WHAT IS NEEDED – Give again, word for word, the lines below that run from the line with "(Mitsubishi Lancer Evo IX)." through the line with "15€ avec votre". Drop the pictures.

EXTRACTED INFORMATION Block Start

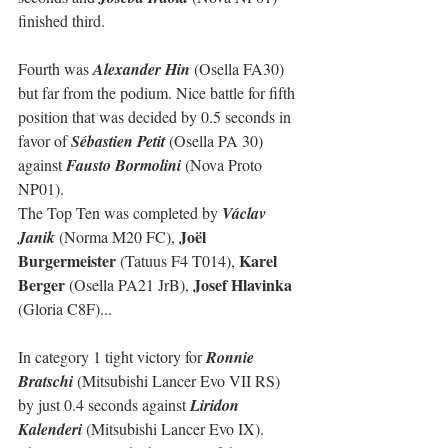
finished third.
Fourth was 
Alexander Hin
 (Osella FA30) 
but far from the podium. Nice battle for fifth 
position that was decided by 0.5 seconds in 
favor of 
Sébastien Petit
 (Osella PA 30) 
against 
Fausto Bormolini
 (Nova Proto 
NP01).
The Top Ten was completed by 
Václav 
Joël 
Janik
 (Norma M20 FC), 
Burgermeister 
Karel 
(Tatuus F4 T014), 
Berger 
Josef Hlavinka 
(Osella PA21 JrB), 
(Gloria C8F)...
In category 1 tight victory for 
Ronnie 
Bratschi
 (Mitsubishi Lancer Evo VII RS) 
by just 0.4 seconds against 
Liridon 
Kalenderi
 (Mitsubishi Lancer Evo IX).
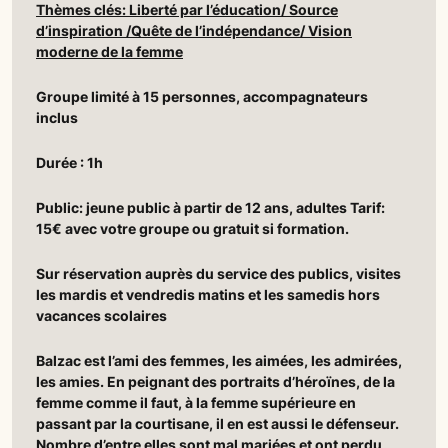
Thèmes clés: Liberté par l’éducation/ Source
d’inspiration /Quête de l’indépendance/ Vision
moderne de la femme
Groupe limité à 15 personnes, accompagnateurs
inclus
Durée : 1h
Public: jeune public à partir de 12 ans, adultes Tarif:
15€ avec votre groupe ou gratuit si formation.
Sur réservation auprès du service des publics, visites
les mardis et vendredis matins et les samedis hors
vacances scolaires
Balzac est l’ami des femmes, les aimées, les admirées,
les amies. En peignant des portraits d’héroïnes, de la
femme comme il faut, à la femme supérieure en
passant par la courtisane, il en est aussi le défenseur.
Nombre d’entre elles sont mal mariées et ont perdu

EXTRACTED INFORMATION Block End

SOLUTION TO THE PROBLEM –
 (Mitsubishi Lancer Evo IX).
Thèmes clés: Liberté par l’éducation/ Source
d’inspiration /Quête de l’indépendance/ Vision
moderne de la femme
Groupe limité à 15 personnes, accompagnateurs
inclus
Durée : 1h
Public: jeune public à partir de 12 ans, adultes Tarif:
15€ avec votre groupe ou gratuit si formation.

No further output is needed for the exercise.